By this point I more or less had a working Android build, then shifted over to iOS. Since I only recently got a Macbook Air, I actually hadn’t tried creating and publishing the iOS build, someone was helping me with that part before. Because of reasons, I wanted/had to do it myself this time around, so a bit of a learning curve and trial-and-error again.

  • clone the project from repo, npm install, try react-native run-ios, oops missing dependencies
  • find out about CocoaPods. Clone a fresh copy of the project, npm install then pod install (took a while), then try react-native run-ios again
  • needed to fix some dependencies I was using by manual linking and updating
  • camera roll also needed to be added to the podfile (a config I possibly lost when I reset the project)
  • fix a bunch of configs before I can actually run and test the app in the simulator
  • Success!

At this point, I make my other app changes and test on both my Android phone and the iOS simulator. The changes are easy, so now to try publishing.

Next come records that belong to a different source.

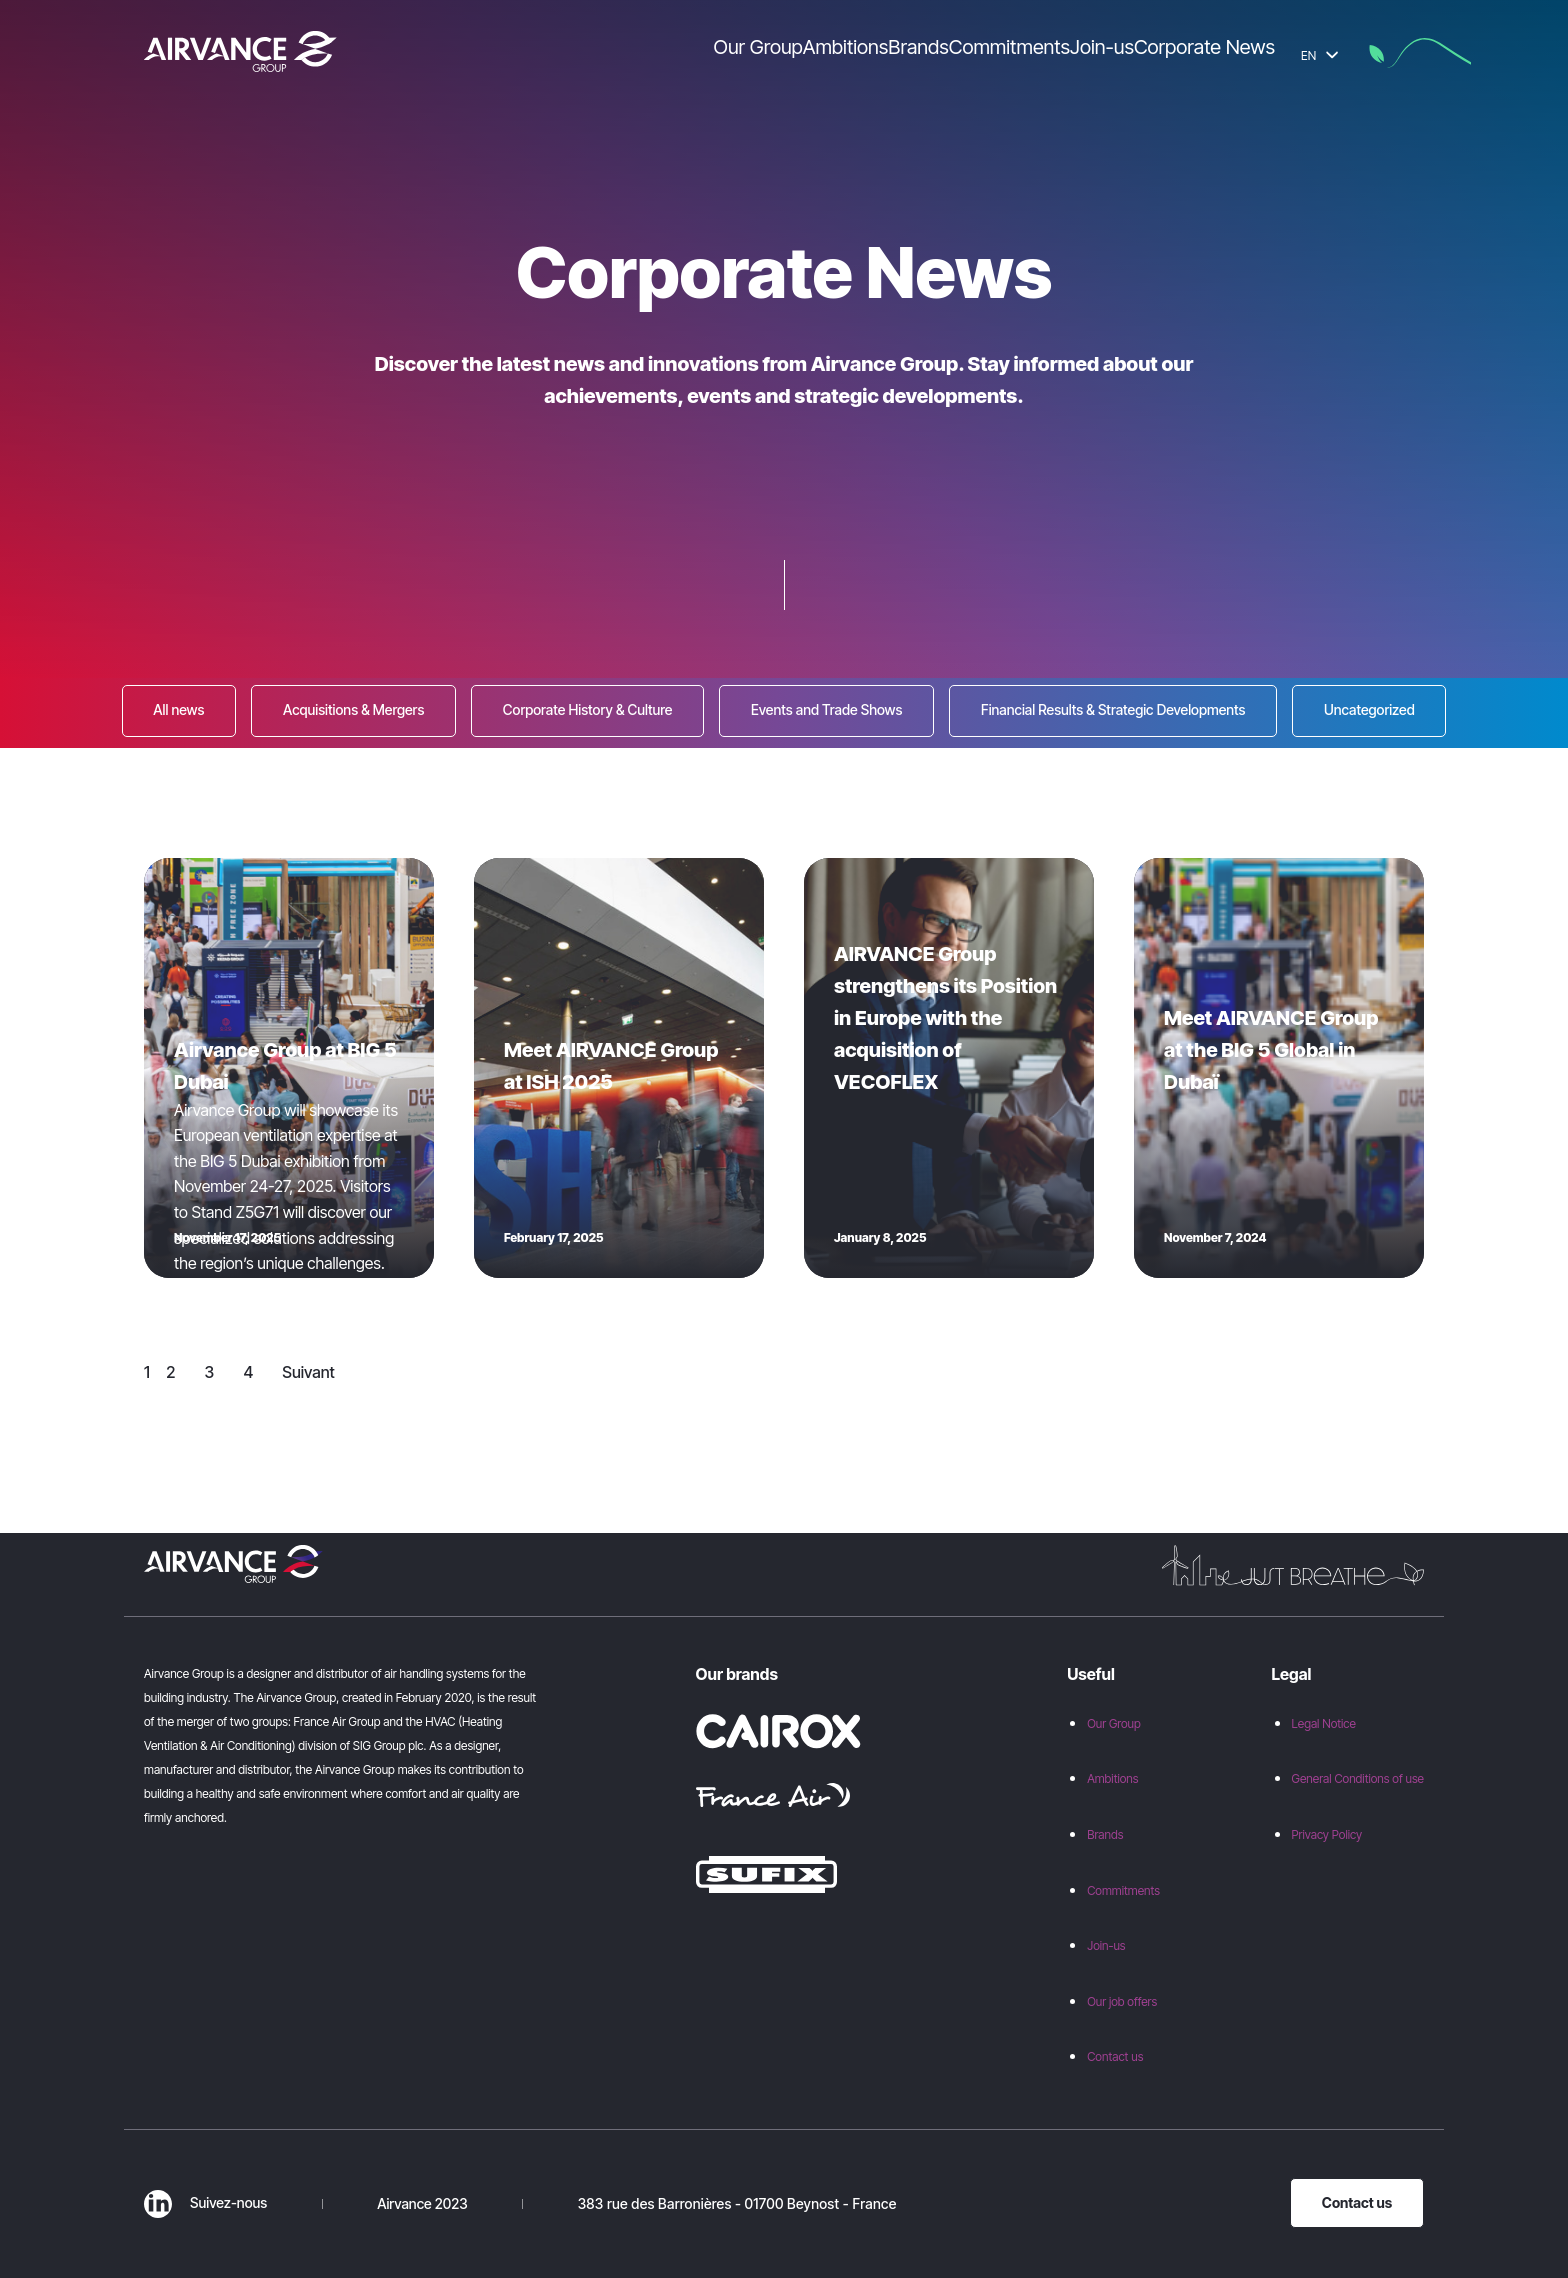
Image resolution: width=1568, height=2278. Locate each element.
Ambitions (1112, 1778)
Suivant (308, 1372)
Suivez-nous (205, 2202)
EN (1319, 55)
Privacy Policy (1327, 1834)
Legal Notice (1324, 1723)
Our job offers (1122, 2001)
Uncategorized (1369, 709)
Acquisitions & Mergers (353, 709)
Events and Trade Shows (827, 709)
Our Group (1114, 1723)
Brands (1105, 1834)
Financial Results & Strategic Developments (1113, 709)
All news (178, 709)
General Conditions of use (1358, 1778)
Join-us (1106, 1945)
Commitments (1123, 1890)
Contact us (1115, 2056)
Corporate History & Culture (588, 709)
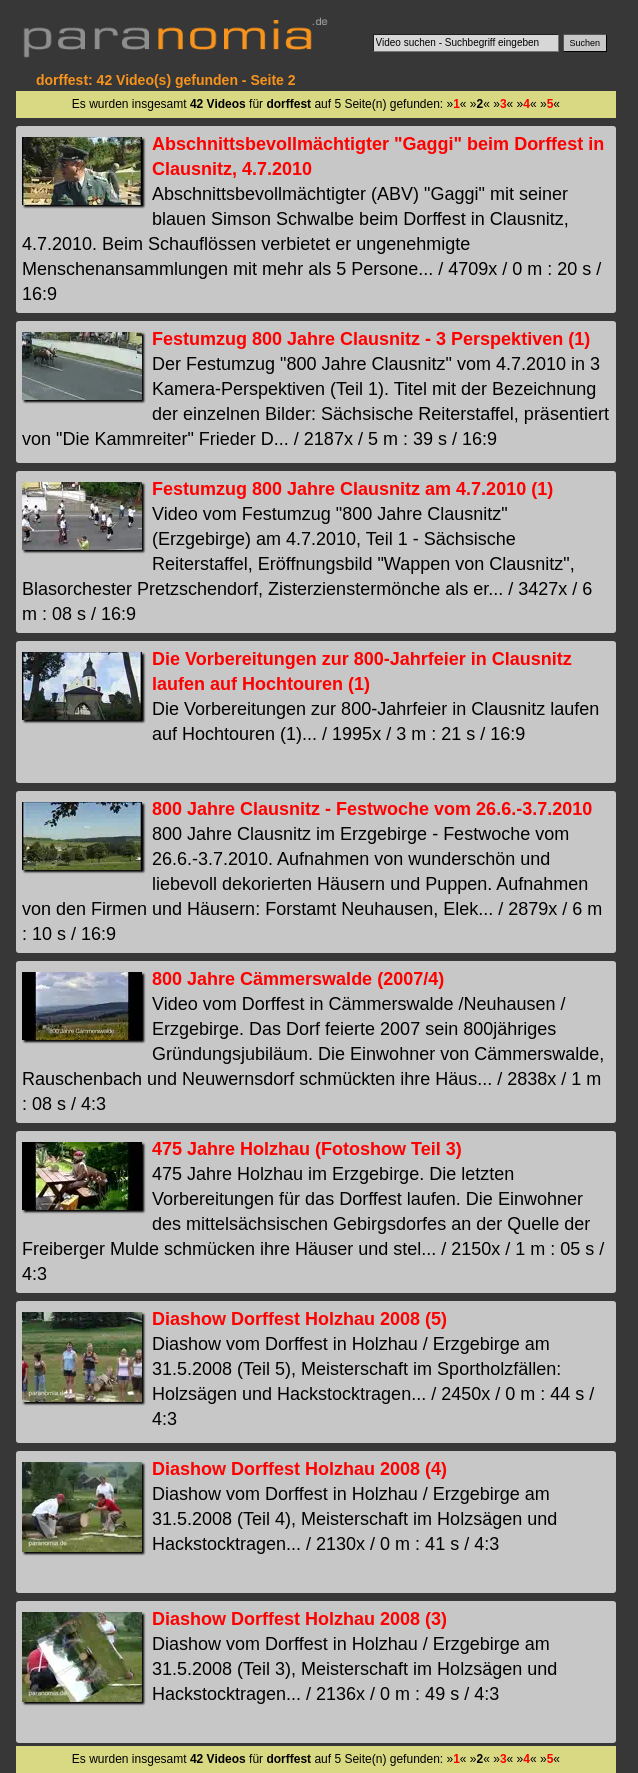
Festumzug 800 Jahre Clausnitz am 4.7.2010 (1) (352, 489)
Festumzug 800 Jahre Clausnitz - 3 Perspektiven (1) (371, 339)
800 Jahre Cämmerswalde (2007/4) (298, 979)
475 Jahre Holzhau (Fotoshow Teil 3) (307, 1149)
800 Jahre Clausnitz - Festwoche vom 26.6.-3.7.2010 (372, 809)
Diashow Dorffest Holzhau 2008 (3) (299, 1619)
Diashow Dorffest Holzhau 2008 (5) (299, 1319)
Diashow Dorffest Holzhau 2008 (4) (299, 1469)
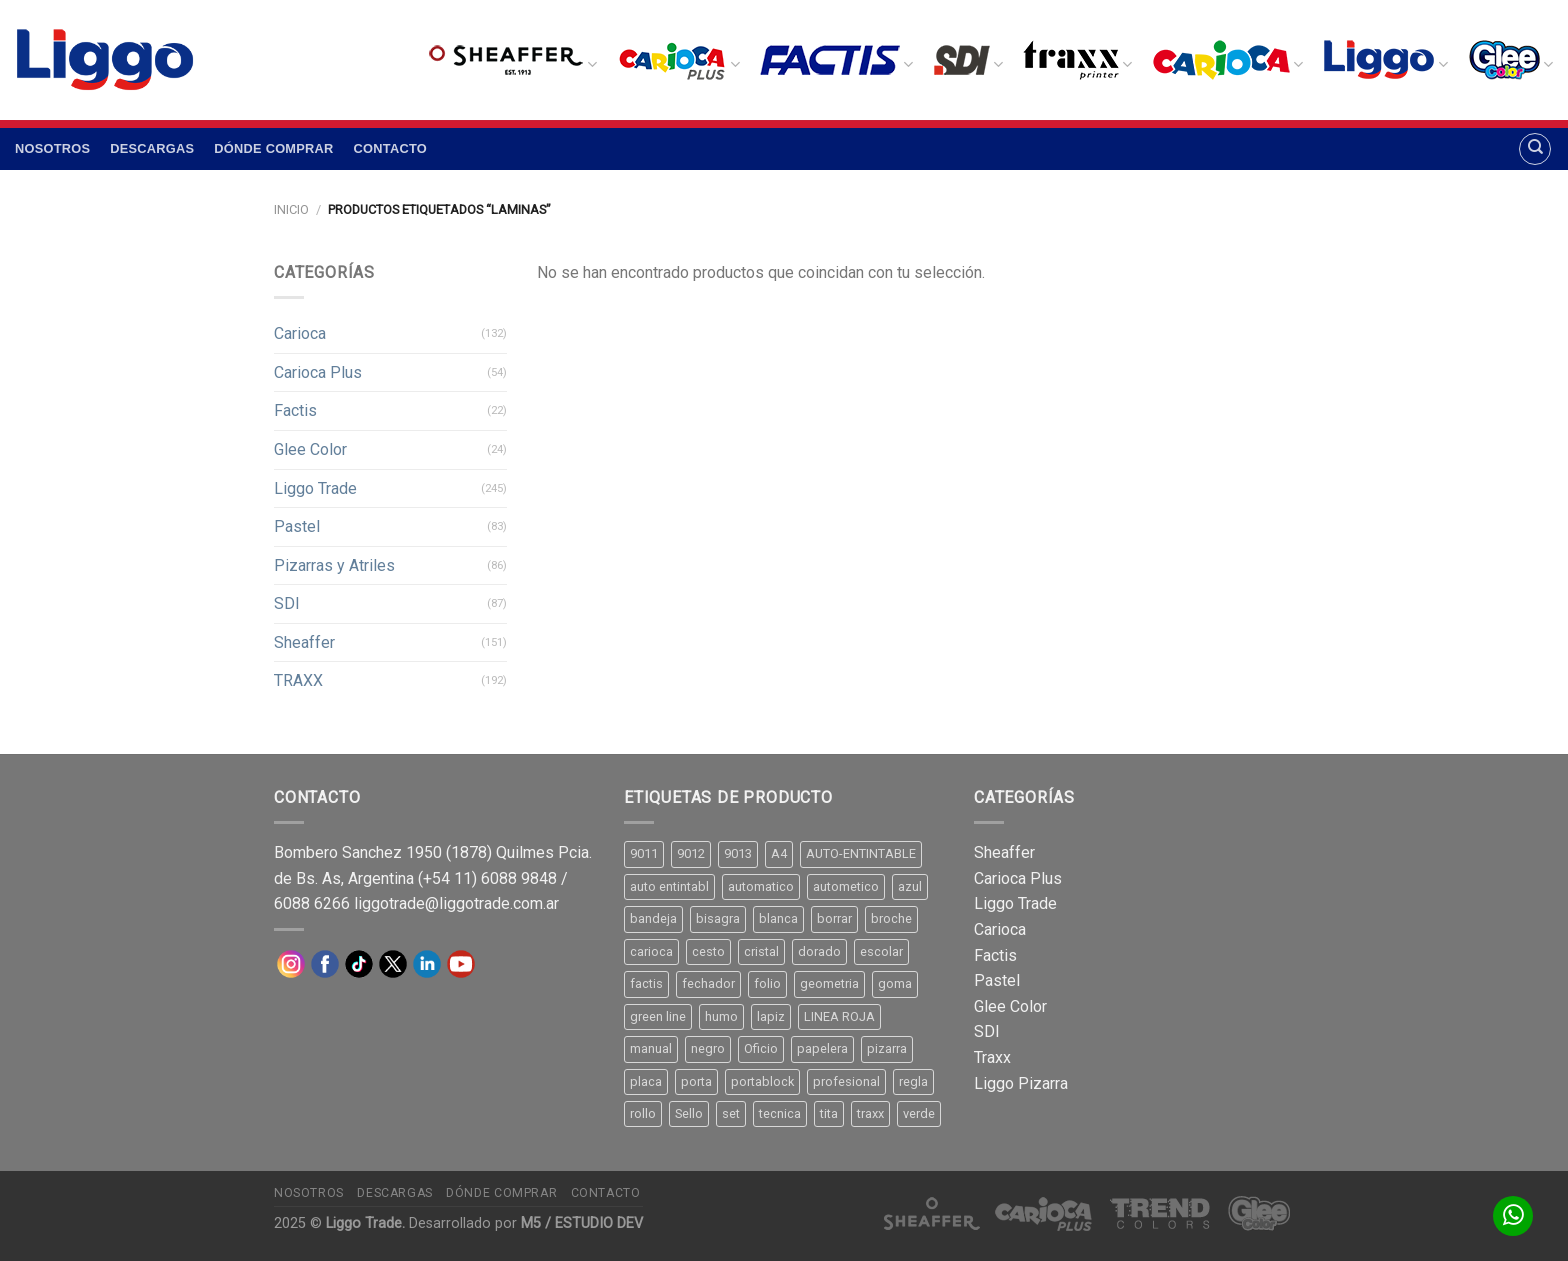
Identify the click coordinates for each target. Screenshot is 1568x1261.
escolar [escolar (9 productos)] (881, 951)
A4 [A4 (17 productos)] (779, 853)
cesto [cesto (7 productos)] (708, 951)
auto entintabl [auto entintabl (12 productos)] (669, 886)
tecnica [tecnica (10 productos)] (780, 1113)
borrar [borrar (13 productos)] (834, 918)
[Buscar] (1535, 149)
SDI (287, 603)
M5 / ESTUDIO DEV (582, 1223)
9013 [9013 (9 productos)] (738, 853)
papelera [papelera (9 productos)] (822, 1048)
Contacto (390, 148)
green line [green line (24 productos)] (658, 1016)
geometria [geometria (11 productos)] (829, 983)
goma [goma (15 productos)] (895, 983)
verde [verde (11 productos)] (919, 1113)
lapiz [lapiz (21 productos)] (771, 1016)
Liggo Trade (315, 488)
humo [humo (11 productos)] (721, 1016)
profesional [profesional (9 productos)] (846, 1081)
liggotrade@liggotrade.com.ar (456, 903)
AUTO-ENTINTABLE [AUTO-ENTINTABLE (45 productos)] (861, 853)
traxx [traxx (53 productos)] (870, 1113)
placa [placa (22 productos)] (646, 1081)
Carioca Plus (318, 372)
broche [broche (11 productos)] (891, 918)
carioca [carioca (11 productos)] (651, 951)
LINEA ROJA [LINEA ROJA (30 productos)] (839, 1016)
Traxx (992, 1057)
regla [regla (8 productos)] (913, 1081)
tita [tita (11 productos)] (829, 1113)
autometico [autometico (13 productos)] (846, 886)
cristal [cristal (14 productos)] (761, 951)
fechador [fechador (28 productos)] (708, 983)
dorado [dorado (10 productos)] (819, 951)
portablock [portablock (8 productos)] (762, 1081)
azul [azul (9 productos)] (910, 886)
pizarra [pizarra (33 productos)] (887, 1048)
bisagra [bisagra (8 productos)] (718, 918)
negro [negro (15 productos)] (708, 1048)
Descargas (152, 148)
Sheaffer (304, 642)
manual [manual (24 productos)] (651, 1048)
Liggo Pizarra (1021, 1083)
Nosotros (52, 148)
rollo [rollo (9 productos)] (643, 1113)
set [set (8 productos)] (731, 1113)
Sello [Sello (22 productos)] (689, 1113)
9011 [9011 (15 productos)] (644, 853)
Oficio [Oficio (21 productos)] (761, 1048)
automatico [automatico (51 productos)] (761, 886)
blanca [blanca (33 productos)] (778, 918)
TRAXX (298, 680)
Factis (295, 410)
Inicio (291, 209)
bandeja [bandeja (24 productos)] (653, 918)
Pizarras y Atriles (334, 565)
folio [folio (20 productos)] (767, 983)
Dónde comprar (273, 148)
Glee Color (310, 449)
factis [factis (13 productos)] (646, 983)
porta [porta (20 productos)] (696, 1081)
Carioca (300, 333)
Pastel (297, 526)
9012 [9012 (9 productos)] (691, 853)
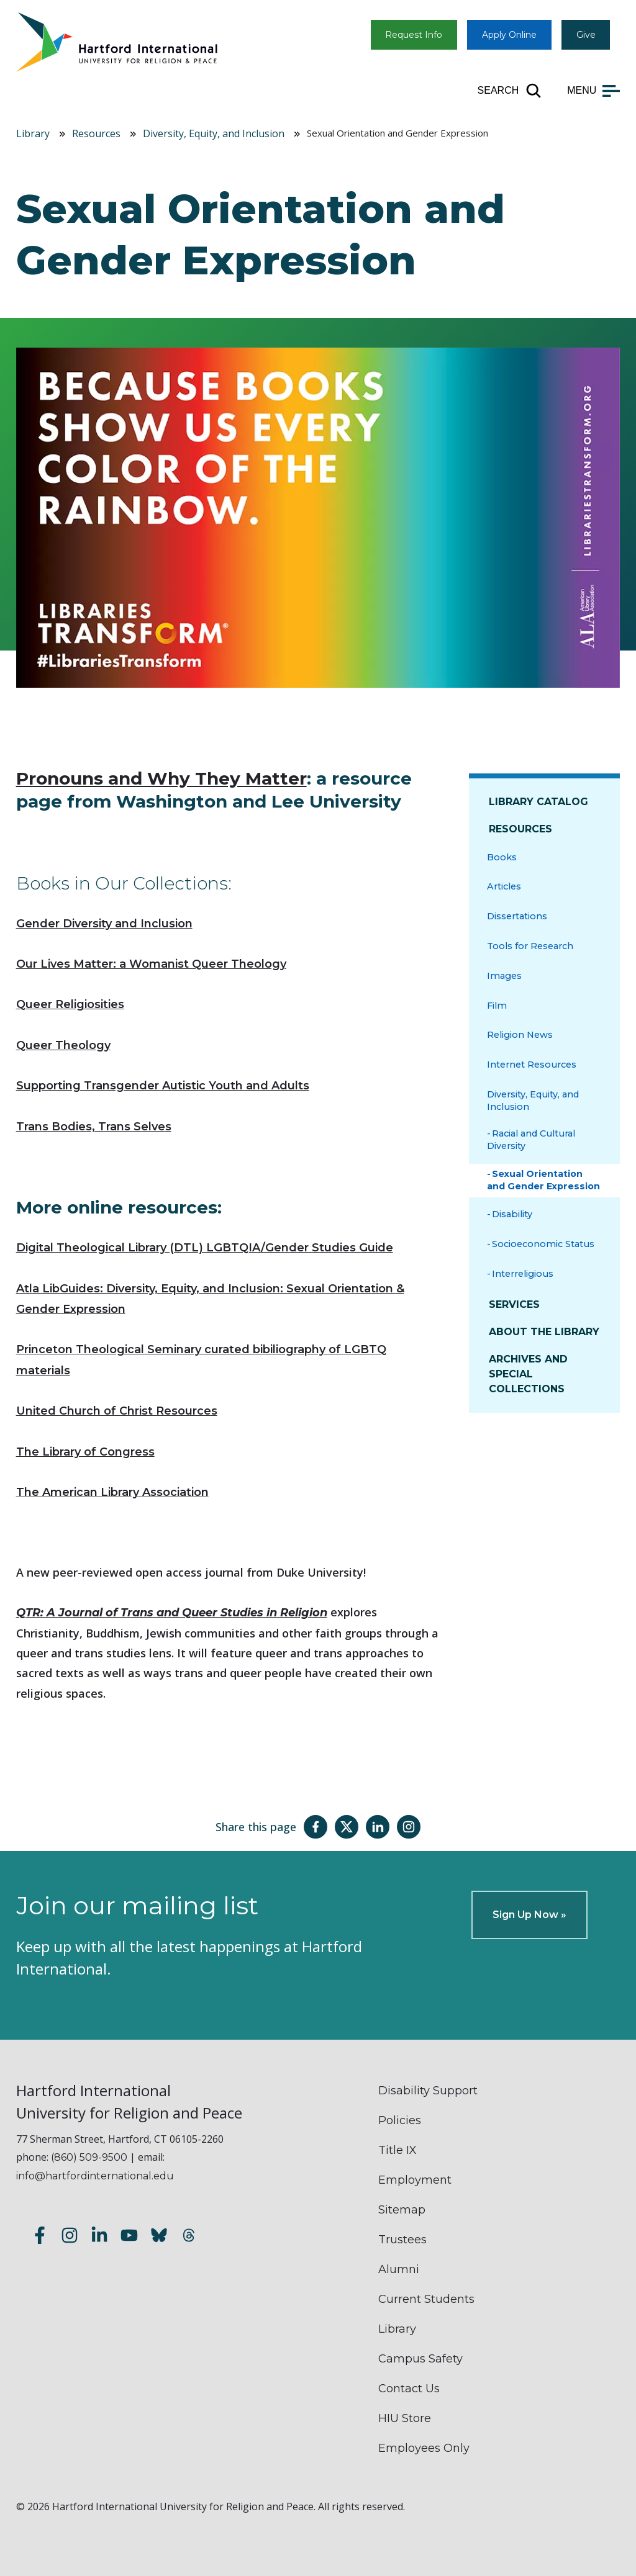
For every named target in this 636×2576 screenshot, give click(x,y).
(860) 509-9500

  • Try to publish and upload to iTunesConnect. Takes me a few tries to figure out that I need to be updating stuff like bundle identifier, version number, etc.
  • iTunesConnect has some new requirements too (like the iPad version needs to support all orientations) which causes a couple more iterations
  • more screenshots are now required when submitting the app!
  • I set up TestFlight and verify everything is ok with the published app. (I only tested using the simulator before)
  • iOS app now submitted and “Waiting for Review”. I anticipate they will have some ridiculous request and it might take me a couple more submission rounds before I can publish
  • Google Play is more straightforward. gradlew releaseBundle is already working after my previous effort, so I just upload the bundle and distribute.

I see no indication that I have satisfied Google’s action item, but it let me publish the update without complaints, so I’m done!

My initial estimate that the work was nontrivial ends up correct, I spent way more manhours than I expected on the upgrade. Part of it was learning how to do the iOS deployment, so hopefully that ends up easier in the future.